What the task asks:
Set down each record below precisely, skipping the pictures.

Records for the exercise:
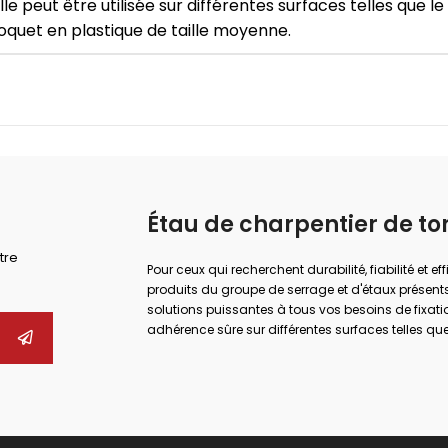
eut être utilisée sur différentes surfaces telles que le bo
oquet en plastique de taille moyenne.
Étau de charpentier de to
tre
Pour ceux qui recherchent durabilité, fiabilité et ef
produits du groupe de serrage et d'étaux présents
solutions puissantes à tous vos besoins de fixati
adhérence sûre sur différentes surfaces telles que 
maximales dans de nombreux domaines tels que l
réparation.
Que vous effectuiez des travaux industriels de g
bonne pince et la bonne pince, vous pouvez augment
Vous pouvez trouver des alternatives adaptées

Exercise answer:
eut être utilisée sur différentes surfaces telles que le bo
oquet en plastique de taille moyenne.
Étau de charpentier de to
tre
Pour ceux qui recherchent durabilité, fiabilité et ef
produits du groupe de serrage et d'étaux présents
solutions puissantes à tous vos besoins de fixati
adhérence sûre sur différentes surfaces telles que 
maximales dans de nombreux domaines tels que l
réparation.
Que vous effectuiez des travaux industriels de g
bonne pince et la bonne pince, vous pouvez augment
Vous pouvez trouver des alternatives adaptées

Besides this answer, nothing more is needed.